Suzuki’s 2010 Grand Vitara compact SUV is in a very crowded marketplace and needs to stand out to make its mark. To that end, Suzuki has gone to lengths to differentiate its offerings from those of its competition and did a mild facelift on the Grand Vitara last year that gives this machine a more contemporary and modern visage.
Available in four iterations, the 2010 Suzuki Grand Vitara Limited V6 AWD version tested here is about as tarted-up as they get. With an as-tested pricetag of $28,448, including destination, it requires very few options to make it complete. The items added by Suzuki are all-season cargo mats and netting $130, floor mats for $125, premium quicksilver metallic paint for $130 and Bluetooth with text message display for $269.
What does one get for that kind of money? A heck of a lot of value. Suzuki includes a touch-screen Garmin navigation system on the Limited Grand Vitara model that features MSN direct services including real-time traffic, low price gas finder, news, weather, stocks and airline arrival/departure information.
There is a black leather-appointed interior in the Grand Vitara with heated front seats, a power tilt/slide sunroof, automatic air conditioning with micro filtration, proximity key, one-touch down (for driver) power windows, power locks and heated mirrors, an XM-ready CD-based 7-speaker audio system with MP3 and auxiliary jacks, as well as a multi-function, three-spoke leather-wrapped steering wheel with audio controls to the left and cruise control on the right.
This particular Grand Vitara has the 230 horsepower 3.2-liter V6 engine that makes a peak 213 pound-feet of torque. It’s mated to a five-speed automatic transmission with good gear spacing. With its 6,500 rpm redline, the Suzuki turns a relatively 2,200 at 70 mph, keeping noise inside the cabin to a minimum. Suzuki fits hill hold and descent controls and four-wheel independent suspension to this machine with unibody construction and an integrated ladder frame.

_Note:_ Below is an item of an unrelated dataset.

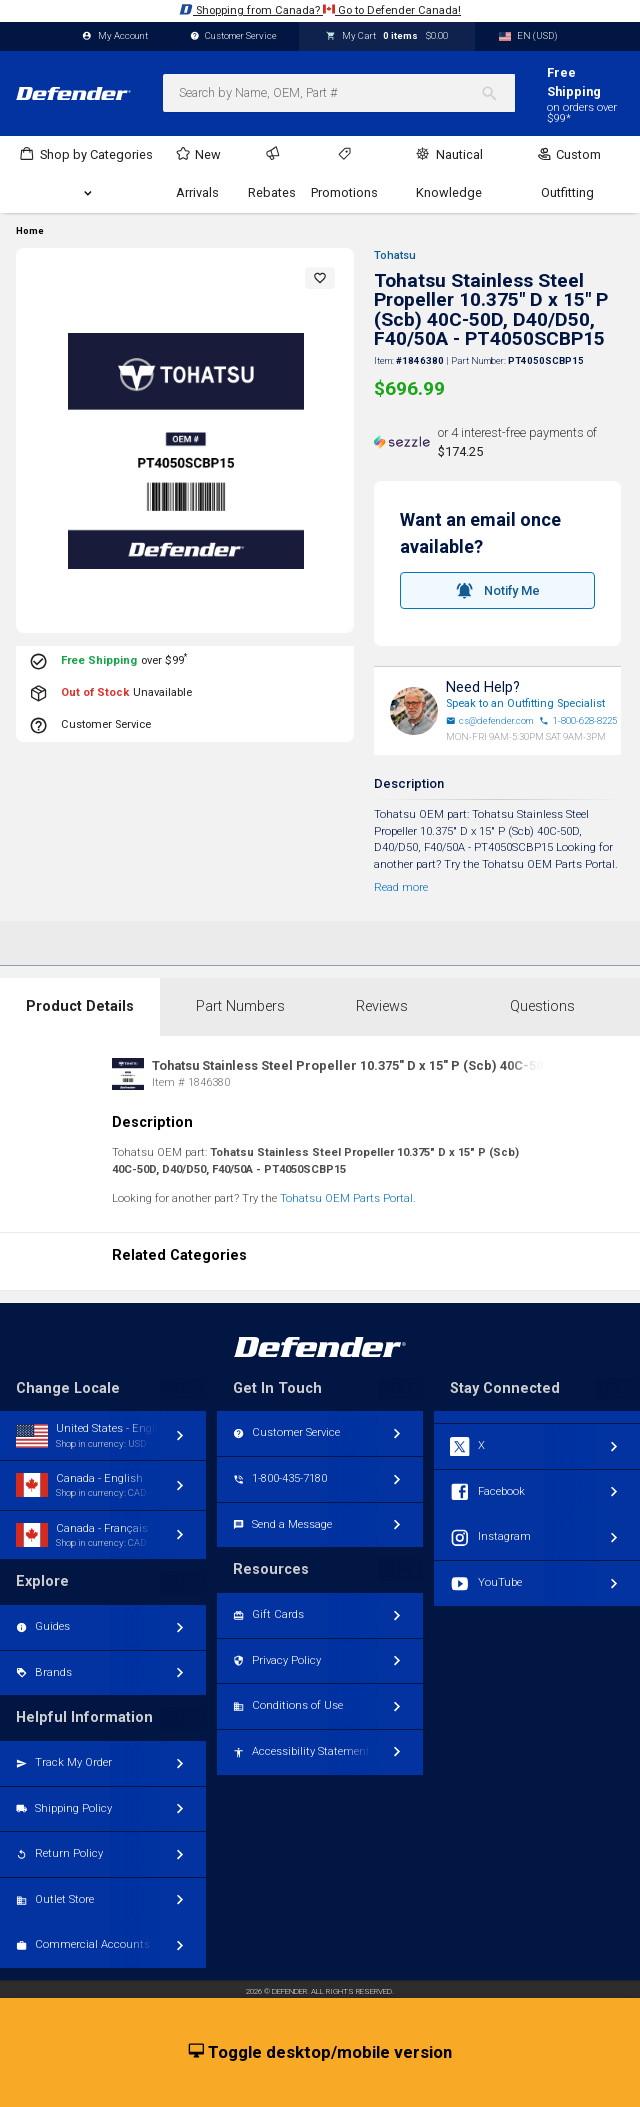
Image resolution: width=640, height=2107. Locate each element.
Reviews (382, 1006)
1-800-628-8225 (578, 721)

The Grand Vitara Limited is 177.1 inches long, 71.3 inches wide and stands 66.7 inches tall. It rides on a relatively long 103.9 inch wheelbase and weighs 3,876 pounds, not bad for an all-wheel drive machine. The quadruple range four-wheel drive system on this machine has controls on the central stack that are easy to access. This compact SUV tows 3,000 pounds and its turning circle is a relatively svelte 38 feet.
Inside, the seats are manual and the driver has height adjustment. The stark black interior is businesslike in its monochromatic look and is broken up by matte silver and marble-like accents about the cabin. Instrumentation is black with white numbers and red pointers. There are both fuel and temperature gauges, all of which are well hooded and easy to see.

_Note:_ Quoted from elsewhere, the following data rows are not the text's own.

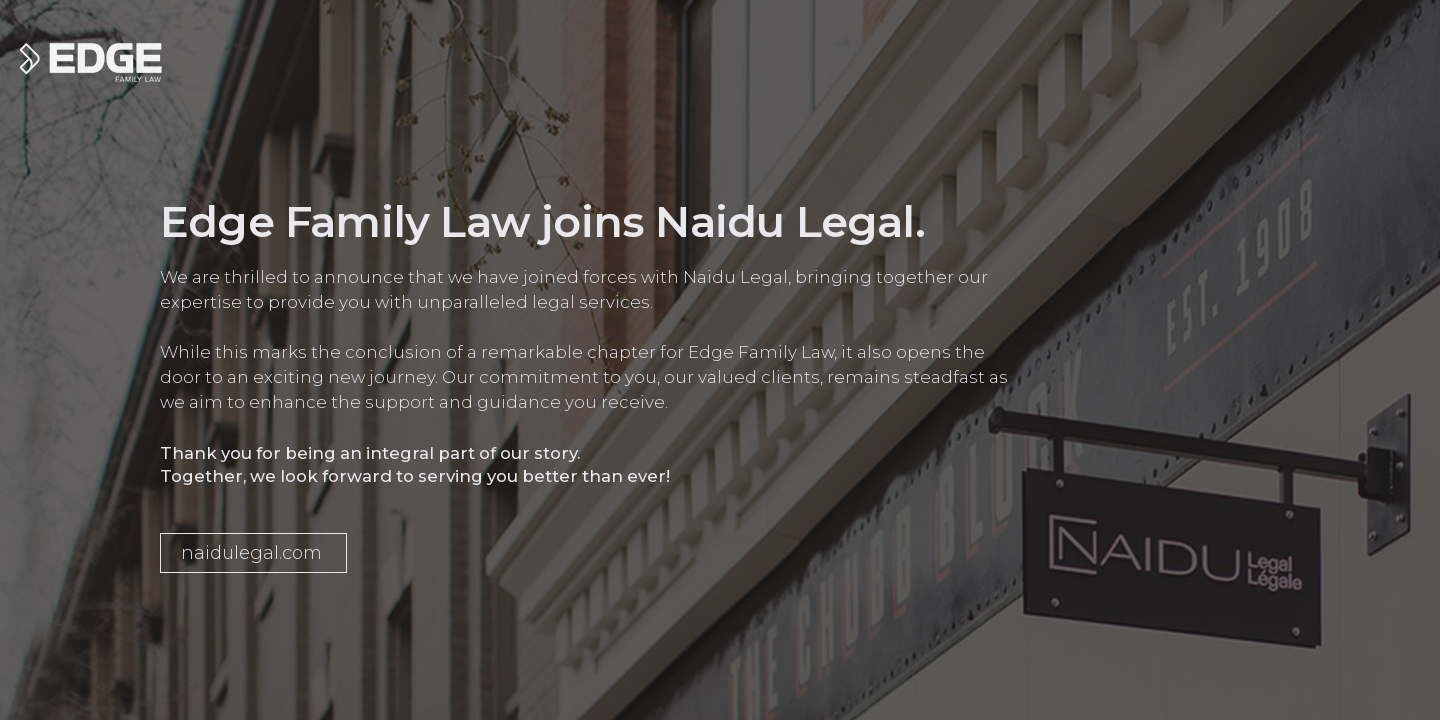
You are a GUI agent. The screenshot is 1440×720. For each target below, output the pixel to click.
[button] (253, 553)
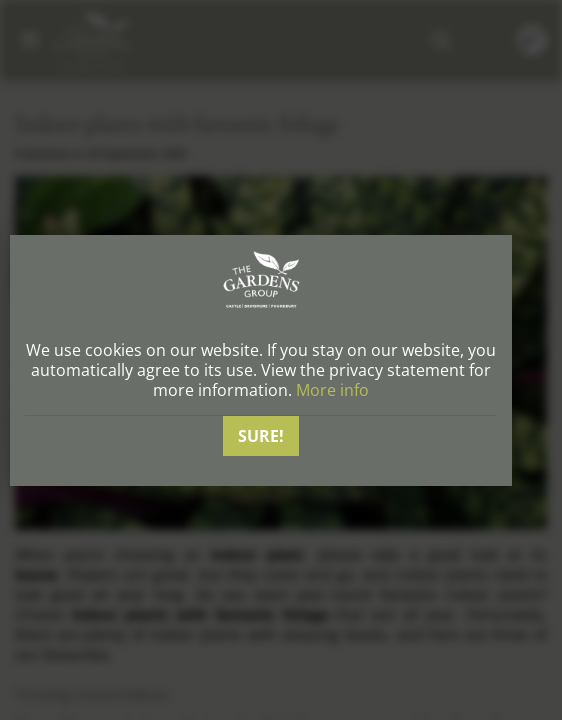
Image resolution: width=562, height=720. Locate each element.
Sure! (261, 436)
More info (332, 390)
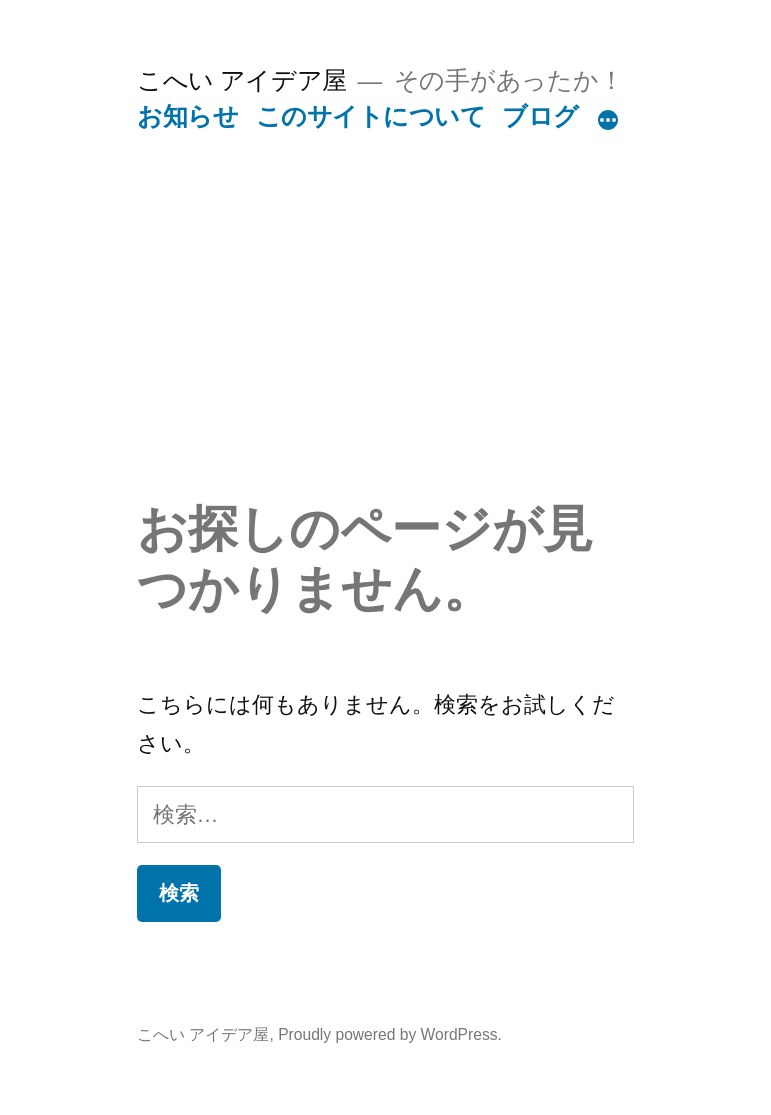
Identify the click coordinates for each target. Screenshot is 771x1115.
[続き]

The standard navigation system rests in its own covered pod atop the central stack and is activated by pressing a button and answering the questions: where do you want to go [or] look at the map? It is integrated with the audio system that mutes when a turn needs to be made.

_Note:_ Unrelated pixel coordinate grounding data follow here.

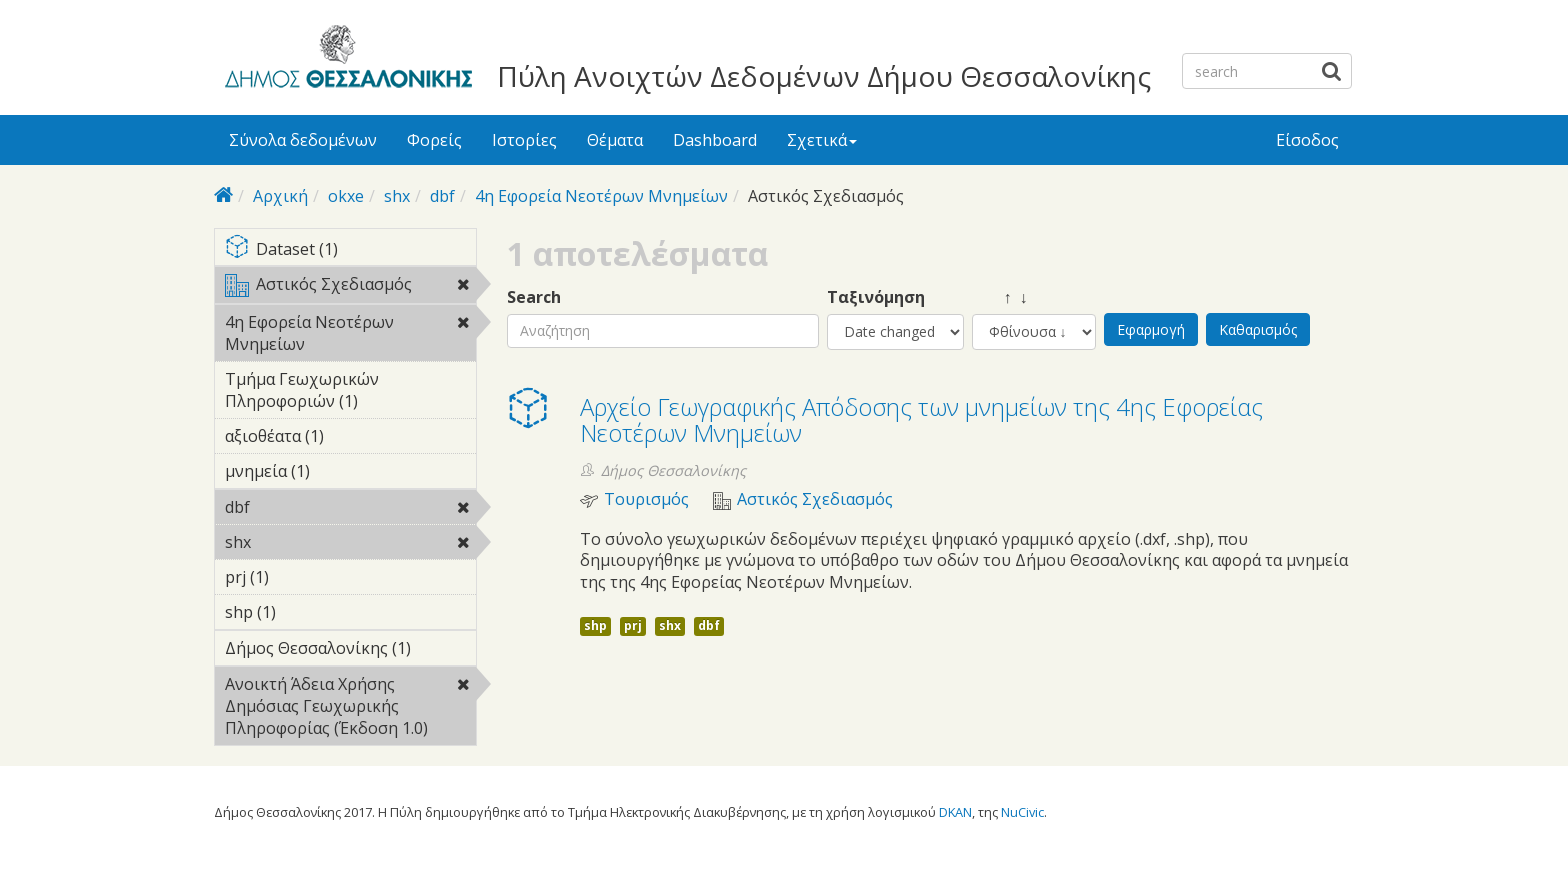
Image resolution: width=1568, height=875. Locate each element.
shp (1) (307, 612)
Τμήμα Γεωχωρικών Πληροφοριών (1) (350, 393)
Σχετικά (822, 140)
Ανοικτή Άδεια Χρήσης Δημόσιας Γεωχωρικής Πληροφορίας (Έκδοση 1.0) (350, 709)
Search (534, 297)
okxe (346, 196)
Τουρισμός (646, 499)
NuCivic (1022, 812)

There are convenient wheeled knobs to activate the heating, air conditioning and ventilation systems and a bit of unexpected marbled plastic accentuates the bottom of the stack before one gets to the (covered) dual 12 volt plugs and seat heater controls.
Because this is an all-wheel drive vehicle, mileage is nowhere close to spectacular, coming in at a rated 17/23 mpg city/highway from the17.4-gallon tank. The trip computer--located at the base of the speedometer--told me I was getting somewhere around 19 mpg with combined travel on a vehicle that had just over 8,300 broken-in miles at pick-up.